The word “Passion” is of Latin origin. Its root is “pati ”— Latin for “suffer”. This word is frequently used these days in a multitude of books and speeches. But never we thought that the word has got a root which is quite the opposite to our idea of what passion is. There is almost no career guidance program which does not speak of this word. Every self-help guru puts quotes and quotes to make the word never leave our “consciousness”. Van Gogh’s quote “A great fire burns within me, but no one stops to warm themselves at it, and passers-by only see a wisp of smoke” is frequency cited in many books, and speeches. So clearly, this word has an immense significance to one’s life.
What is “Passion”?
One close definition I could extract from Merriam Webster was “a strong liking or desire for or devotion to some activity, object, or concept”. Oxford’s got a very similar definition: “a very strong feeling of liking something; a hobby, an activity, etc. that you like very much”. We observe the term “strong”, is common. Thus, in order to cultivate passion, one must have a strong desire to an entity — be it a person, an object, or a career. Now, shall we go a little bit far, as Van Gogh did, and replace the term strong with burning? Steve Jobs put forth the quote “You have to be burning with an idea, or a problem, or a wrong that you want to right. If you’re not passionate enough from the start, you’ll never stick it out.”. The terms strong and burning give us a magnitude of the sense of intensity. This magnitude is differed in the aforementioned point of views. The former gives sort of a solid, gritty and long-term feeling while the latter gives us a highly-motivated, intensive, and tempting feeling to act.

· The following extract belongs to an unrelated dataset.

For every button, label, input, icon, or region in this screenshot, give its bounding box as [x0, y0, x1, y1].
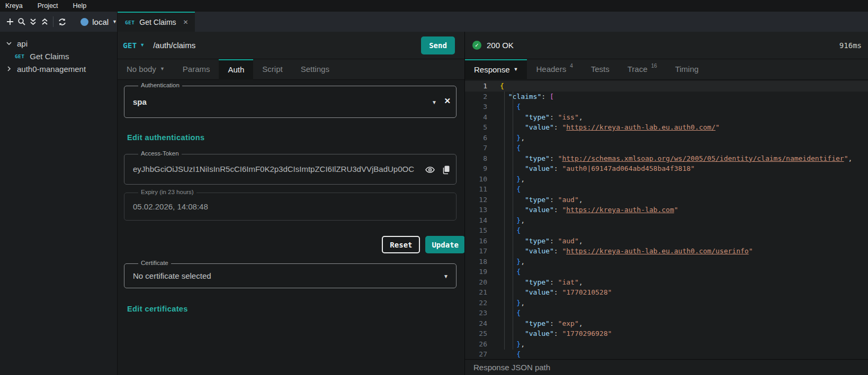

In spite of the textbook definitions, we already have some idea on what the term “Passion” actually mean. If I am not prompted with multiple textbook definitions, I would have explained the word in a similar way that most people do — a burning, never ending and highly productive desire to drive through to a specific, profitable and effective goal. This may depend on the context (environment — culture and relationships— that you live in), but nevertheless, the term passion heightens sort of an intense desire to pursue a worthy goal. Specially if you’re in a corporate environment, and you’re bombarded with a plenty of self-help jargon, this might be evident to you more than enough.
When it comes to goals, there are long term goals and short term goals. They form a hierarchy — a binary tree-like structure — where the short term goals are the leaves of the tree and the one grand long-term goal is the topmost node. The tree is all about the levels of abstraction — down you go (i.e. to the leaves) you get less abstraction i.e. more specificity in the goals. The low-level goals (leaf-level goals) are aligned in a way that they help you to attain the goal at the topmost node.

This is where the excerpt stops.